Keep your attention on your present moment efforts. Forget the summit and focus on each step of your journey.
Image from Unsplash by Alessandro Erbetta
As kids on road trips, we kept asking our dad: Are we there yet? Most of our trips took less than two hours, but our “ants in our pants” impatience made them seem like eternity.
When our own children were young, Wendy and I lived in Michigan. Most of our road trips were ten to twelve hours, heading back east to visit family, and of course, our annual trip to the Pocono Mountains. With better car radios, cassette recorders, games, and interesting places to stop along the way, I don’t recall ever hearing those four little words.
How focused are you these days in reaching your personal and professional summits?
How would greater appreciation of the steps along the way make your journeys even more memorable and remarkable?
“A day is a perfect span of time to dedicate to a different intention—to focus in prayer or meditation on the good of another.”
—Arthur C. Brooks, American author, public speaker, and academic
Image from Unsplash by Lucian Alexe
1440 is one of my daily reads to keep informed about what’s going on in the world. I have found its content impartial, allowing me to draw my own conclusions. 1440 also happens to be the number of minutes in a day.
Reading this curated source of information usually takes me about five minutes, leaving me 1,435 to direct my attentions and intentions to matters I consider important.
How do you fill up your typical day? How many of your 1440 minutes are used purposely, to better yourself and do good within your various communities?
How can you dedicate the coming rotation of the earth to some new or different intention? What will be your focus and who do you plan to serve?
Aging mindfully and gracefully involves embracing the law of impermanence. Each thought, emotion, and sensation can be a portal to all kinds of new discoveries.
—Calm App Reflection
Image from Unsplash by Kelly Sikkema
It’s funny the experiences we store in our memories.
One that stands out for me is getting my first-grade report card from Mrs. Gray. I received an “E” in work habits with the comment Barry is a nice boy but he needs to pay closer attention. Distractability seemed to follow me and other students—mostly boys—throughout grade school, until I applied to my dad’s alma mater, Central High School.
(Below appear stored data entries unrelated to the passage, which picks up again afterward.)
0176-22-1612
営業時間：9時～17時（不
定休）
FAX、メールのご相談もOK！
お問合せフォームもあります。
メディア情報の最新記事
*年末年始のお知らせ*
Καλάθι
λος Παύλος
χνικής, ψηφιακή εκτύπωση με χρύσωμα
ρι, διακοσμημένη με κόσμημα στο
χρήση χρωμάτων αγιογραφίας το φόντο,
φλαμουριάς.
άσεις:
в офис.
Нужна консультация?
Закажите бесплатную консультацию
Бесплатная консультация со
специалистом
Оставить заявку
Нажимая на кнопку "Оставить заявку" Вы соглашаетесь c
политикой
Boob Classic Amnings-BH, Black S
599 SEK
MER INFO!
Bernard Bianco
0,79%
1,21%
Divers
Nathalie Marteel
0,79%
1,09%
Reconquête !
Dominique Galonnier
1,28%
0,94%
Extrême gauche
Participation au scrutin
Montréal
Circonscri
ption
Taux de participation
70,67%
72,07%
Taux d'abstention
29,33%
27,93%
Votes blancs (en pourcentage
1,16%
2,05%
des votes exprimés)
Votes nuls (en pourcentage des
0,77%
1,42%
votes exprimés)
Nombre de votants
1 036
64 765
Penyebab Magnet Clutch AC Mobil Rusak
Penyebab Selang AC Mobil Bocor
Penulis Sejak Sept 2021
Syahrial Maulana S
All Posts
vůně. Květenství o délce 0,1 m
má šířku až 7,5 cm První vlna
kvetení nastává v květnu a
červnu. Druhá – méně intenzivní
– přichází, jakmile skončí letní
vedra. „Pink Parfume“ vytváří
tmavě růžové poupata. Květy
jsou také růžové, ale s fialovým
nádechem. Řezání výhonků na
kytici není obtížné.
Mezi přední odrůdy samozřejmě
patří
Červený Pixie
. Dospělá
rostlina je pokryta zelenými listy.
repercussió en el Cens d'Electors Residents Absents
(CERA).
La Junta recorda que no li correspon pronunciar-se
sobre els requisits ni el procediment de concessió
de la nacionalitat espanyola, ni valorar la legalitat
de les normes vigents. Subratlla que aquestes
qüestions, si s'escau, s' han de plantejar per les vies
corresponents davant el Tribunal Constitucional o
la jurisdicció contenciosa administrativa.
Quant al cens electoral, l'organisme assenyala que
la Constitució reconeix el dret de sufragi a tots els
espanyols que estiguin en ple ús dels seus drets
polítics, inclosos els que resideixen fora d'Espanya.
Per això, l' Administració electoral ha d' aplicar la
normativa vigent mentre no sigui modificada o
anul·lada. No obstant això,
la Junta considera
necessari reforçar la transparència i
I distinctly remember buckling down to be eventually accepted, which made my dad very proud.
At that time in my life, I realized being mindful and focused was a source of accomplishing the things I desired. What has been your experience of the passage of time?
To what degree have you embraced the law of impermanence over the years? How is the aging process and your mindfulness efforts opening new portals of discovery?
Become one with your point of focus and fall into flow.
—Tamara Levitt, Calm App Reflection
Image from Unsplash by Ravi Perchik
Our grandson Weston has been taking swimming lessons at a local aquatic club since last fall. Over the past few months, we’ve noticed a plateauing effect on his progress. His weekly 30-minute classes have a single instructor and three other students, thus limiting his individualized attention.
With the warmer weather, he now swims outside on a regular basis with the family and gets many more hours of personal attention and wrinkled fingers. To our delight, his progress has taken a giant leap and he is quickly moving from a guppy to a dolphin in his abilities.
Where do you demonstrate the greatest level of focus?
How does your single-minded attention impact your experience of these events and your ability to perform at your best?